Hutíes bajo órdenes de Irán escalan la guerra

No sorprende que el estallido de las hostilidades entre Hamás e Israel fuera usado como pretexto por Teherán para calentar más la región, utilizando como es su costumbre, a uno de sus proxys, los hutíes, para hacerle el trabajo sucio.

Hace dos días, una docena de países perdieron la paciencia y la esperanza de que cesaran los ataques de los hutíes contra las embarcaciones comerciales que circulan en el Mar Rojo, y emprendieron una ofensiva armada encabezada por Estados Unidos y Gran Bretaña contra objetivos hutíes en Yemen. Tras una resolución del Consejo de Seguridad de la ONU aprobada el miércoles pasado en la que se condenaban las acciones hutíes de estos últimos dos meses y se les conminaba a ponerles fin, una coalición, encabezada por los gobiernos de Washington y Londres, decidió actuar militarmente luego de que los mecanismos de presión diplomáticos y financieros empleados hasta ese momento no dieran resultados. El comunicado conjunto presentado por EU, Gran Bretaña, Australia, Bahréin, Canadá, Dinamarca, Alemania, Holanda, Nueva Zelanda y Corea del Sur establece que “el objetivo sigue siendo el reducir tensiones y restablecer la estabilidad en el Mar Rojo… por lo que no dudaremos en defender vidas y proteger el libre flujo comercial en una de las vías marítimas más cruciales”.

Los ataques norteamericanos e ingleses de los últimos dos días sobre zonas controladas por los hutíes en Yemen han sido contra bases militares y aeropuertos. Un alto funcionario hutí, Hussein al Ezzi, respondió desafiante que “América y Gran Bretaña deben prepararse para pagar un alto precio y sufrir las consecuencias de esa descarada agresión”, mientras que el presidente Biden declaró que se trata de una operación defensiva legítima tras los ataques en el Mar Rojo. ¿Cómo comenzó este drama que está expandiendo peligrosamente los vientos de guerra en Oriente Medio?

El punto de arranque fue el brutal ataque del Hamás a Israel el 7 de octubre. A partir de entonces el bando de los hutíes de Yemen decidió iniciar una embestida contra cientos de naves comerciales y buques tanqueros que circulaban por el Mar Rojo.

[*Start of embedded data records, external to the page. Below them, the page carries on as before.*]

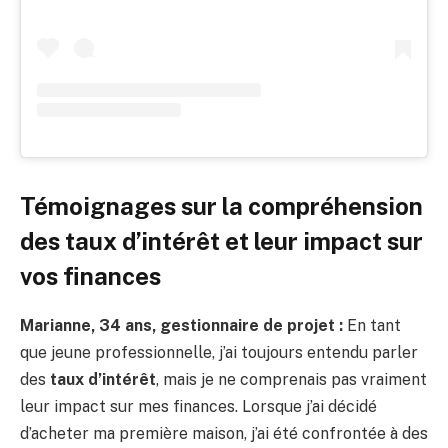
Témoignages sur la compréhension
des taux d’intérêt et leur impact sur
vos finances
Marianne, 34 ans, gestionnaire de projet :
En tant
que jeune professionnelle, j’ai toujours entendu parler
des
taux d’intérêt
, mais je ne comprenais pas vraiment
leur impact sur mes finances. Lorsque j’ai décidé
d’acheter ma première maison, j’ai été confrontée à des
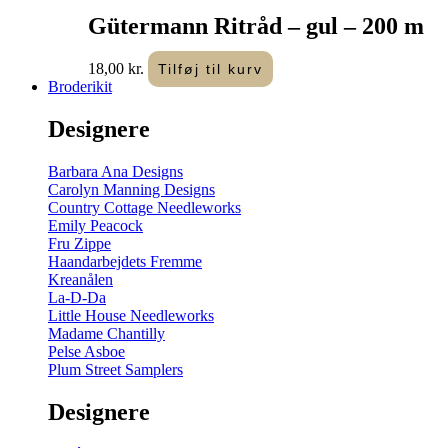
Gütermann Ritråd – gul – 200 m
18,00
kr.
Tilføj til kurv
Broderikit
Designere
Barbara Ana Designs
Carolyn Manning Designs
Country Cottage Needleworks
Emily Peacock
Fru Zippe
Haandarbejdets Fremme
Kreanålen
La-D-Da
Little House Needleworks
Madame Chantilly
Pelse Asboe
Plum Street Samplers
Designere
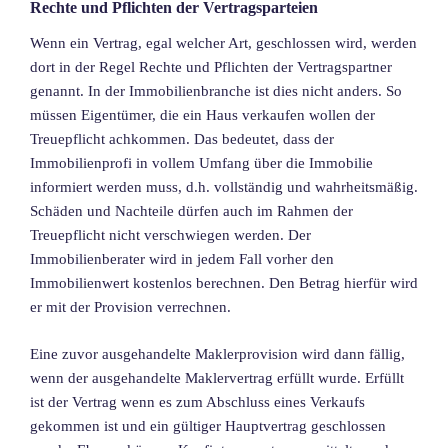
Rechte und Pflichten der Vertragsparteien
Wenn ein Vertrag, egal welcher Art, geschlossen wird, werden
dort in der Regel Rechte und Pflichten der Vertragspartner
genannt. In der Immobilienbranche ist dies nicht anders. So
müssen Eigentümer, die ein Haus verkaufen wollen der
Treuepflicht achkommen. Das bedeutet, dass der
Immobilienprofi in vollem Umfang über die Immobilie
informiert werden muss, d.h. vollständig und wahrheitsmäßig.
Schäden und Nachteile dürfen auch im Rahmen der
Treuepflicht nicht verschwiegen werden. Der
Immobilienberater wird in jedem Fall vorher den
Immobilienwert kostenlos berechnen. Den Betrag hierfür wird
er mit der Provision verrechnen.
Eine zuvor ausgehandelte Maklerprovision wird dann fällig,
wenn der ausgehandelte Maklervertrag erfüllt wurde. Erfüllt
ist der Vertrag wenn es zum Abschluss eines Verkaufs
gekommen ist und ein gültiger Hauptvertrag geschlossen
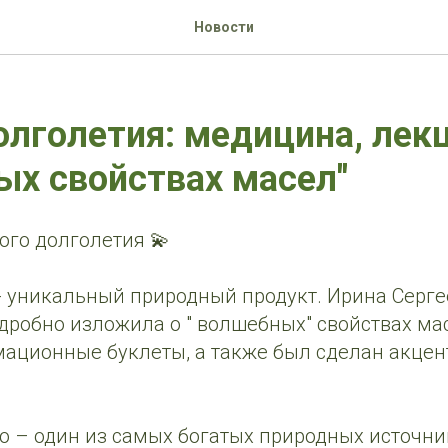
Новости
лголетия: медицина, лекц
х свойствах масел"
ого долголетия 💫
- уникальный природный продукт. Ирина Серге
дробно изложила о " волшебных" свойствах ма
ационные буклеты, а также был сделан акцент
.
о – один из самых богатых природных источн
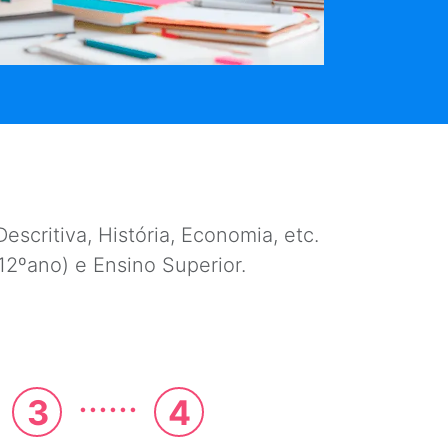
escritiva, História, Economia, etc.
e 12ºano) e Ensino Superior.
......
3
4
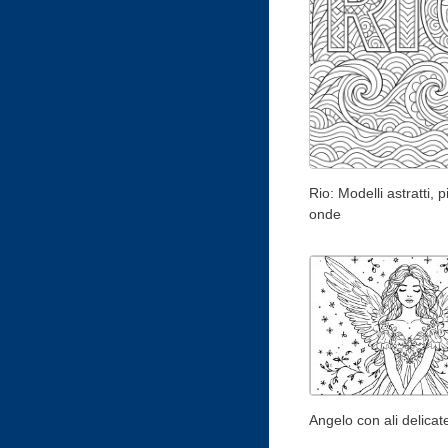
Rio: Modelli astratti, 
onde
Angelo con ali delicat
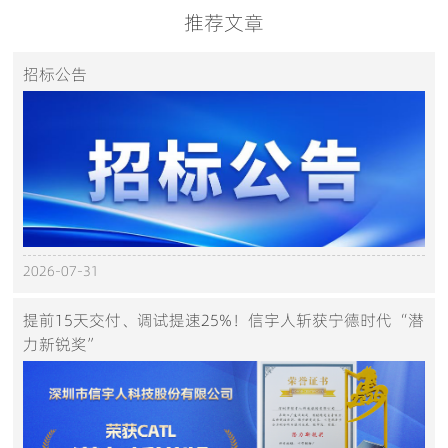
推荐文章
招标公告
2026-07-31
提前15天交付、调试提速25%！信宇人斩获宁德时代“潜
力新锐奖”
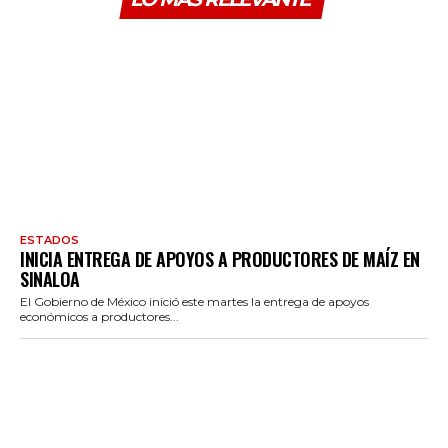
ESTADOS
INICIA ENTREGA DE APOYOS A PRODUCTORES DE MAÍZ EN
SINALOA
El Gobierno de México inició este martes la entrega de apoyos
económicos a productores...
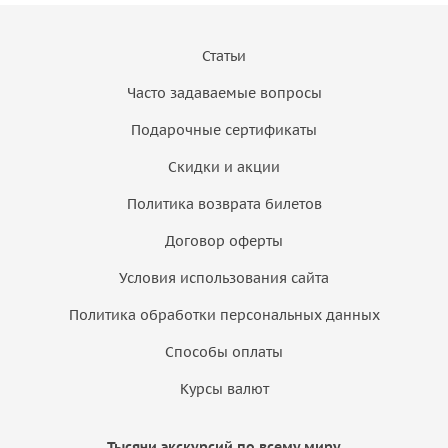
Статьи
Часто задаваемые вопросы
Подарочные сертификаты
Скидки и акции
Политика возврата билетов
Договор оферты
Условия использования сайта
Политика обработки персональных данных
Способы оплаты
Курсы валют
Тысячи экскурсий по всему миру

Su justificación: responder al contraataque israelí sobre las huestes de Hamás en Gaza. Pero los disparos de misiles y drones hutíes pronto mostraron ser irrestrictos, tanto sobre blancos que podían tener una relación con Israel, como contra cualquier otra embarcación independientemente de la bandera que portara o propiedad de quien fuera. Además, a mediados de noviembre secuestraron un barco con todo y su tripulación en la que, por cierto, se encontraba un ciudadano mexicano, Arturo Alberto Zacarías, del cual hasta ahora no tenemos noticias.

No hay duda de quién ha estado tras esa ofensiva. El régimen iraní ha sido el principal aliado y patrocinador de los rebeldes chiitas de Yemen, quienes habían estado librando una sangrienta guerra contra el gobierno establecido en ese país a lo largo de nueve años. Por lo que no sorprende que el estallido de las hostilidades entre Hamás e Israel fuera usado como pretexto por Teherán para calentar más la región, utilizando como es su costumbre, a uno de sus proxys, los hutíes, para hacerle el trabajo sucio. La intención provocadora iraní no ha podido ser más clara.

Y es que, desde la implantación del régimen de los ayatolas en 1979, uno de sus dogmas, mantenido hasta la fecha, es que el Estado de Israel debe desaparecer de la faz de la tierra. Por tanto, es de suponer que en la coyuntura actual de crisis extrema que vive Israel, Irán calcula que el caos provocado en el Mar Rojo por donde transita entre 12 y 15 por ciento de la navegación comercial del mundo, contribuirá al debilitamiento político y estratégico de Israel y de quienes de alguna manera lo apoyan.

La controversia internacional alrededor de lo que ocurre específicamente en Gaza está siendo sin duda intensa y apasionada, mucho más que lo que generalmente ocurre ante otros conflictos también graves. Sin embargo, brilla por su ausencia en los debates que ocupan a la opinión pública la perspectiva más amplia acerca de lo que también está en juego, a saber, lo que podría suceder a nivel global si las formaciones políticas y sociales que se apegan a los valores de la democracia y las libertades, sucumben ante los designios y proyectos de organizaciones y regímenes totalitarios de corte fanático religioso, como lo son ahora Irán, Hezbolá, Hamás, los hutíes, el ISIS y los talibanes. Un triunfo de éstos, guiados por principios propios de una mentalidad del siglo XI, pero con armas y tecnología del siglo XXI, significaría uno de los más grandes atentados contra los avances civilizatorios que mal que bien hemos logrado como humanidad.